2009年2月10日火曜日

NHKスペシャル「職業“詐欺”」。
 なかなか沈静化しない「振り込め詐欺」。平和な老後を急に切り裂くその手口は許しがたい、と常々感じていたが、今回の番組でスポットがあてられたその背後にある犯人グループの構図・思想には戦慄を覚えざるを得ない。

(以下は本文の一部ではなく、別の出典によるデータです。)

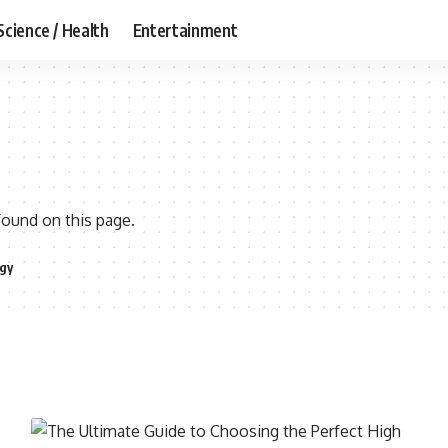
Science / Health
Entertainment
found on this page.
gy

 詐欺により多額の収益を得る集団は、どこも企業並みに組織がしっかりしている。そして、トップは金への執着が強いそこそこのインテリ、経営者気取りである。ある者は詐欺の手先を「店舗」とよび、「○○店は2000万円売り上げた」などほざく。
 この犯罪に手をそめる者の典型として2タイプをクローズアップ。ひとつはいい大学・進学校からアウトロー化したいわゆるエリート崩れ。彼らの原動力は同級生・同世代へのコンプレックス。その優劣を測るモノサシとして「カネ」が最上位概念にくる。もうひとつは、フリーターやワーキングプアーなど根なし草層。彼らは生活のためなら何でもやるので使い勝手がよい、というのが組織上部の考え方。実際、番組中にも出てきたが、寝食に困る者がそれを保証するとの甘言を受ければ、コロッと犯罪に片棒を担ぐのも厭わないのは大いにあり得そうな話である。(また、就職氷河期に突入した現在は、就職浪人層も組織犯罪の貴重なターゲットとか。)
 前者タイプである31歳のヘッドの言葉、(自宅である高層マンションの一室から夜景を見下ろしながら)「みんな、オレオレやりまくれ」が頭から離れない。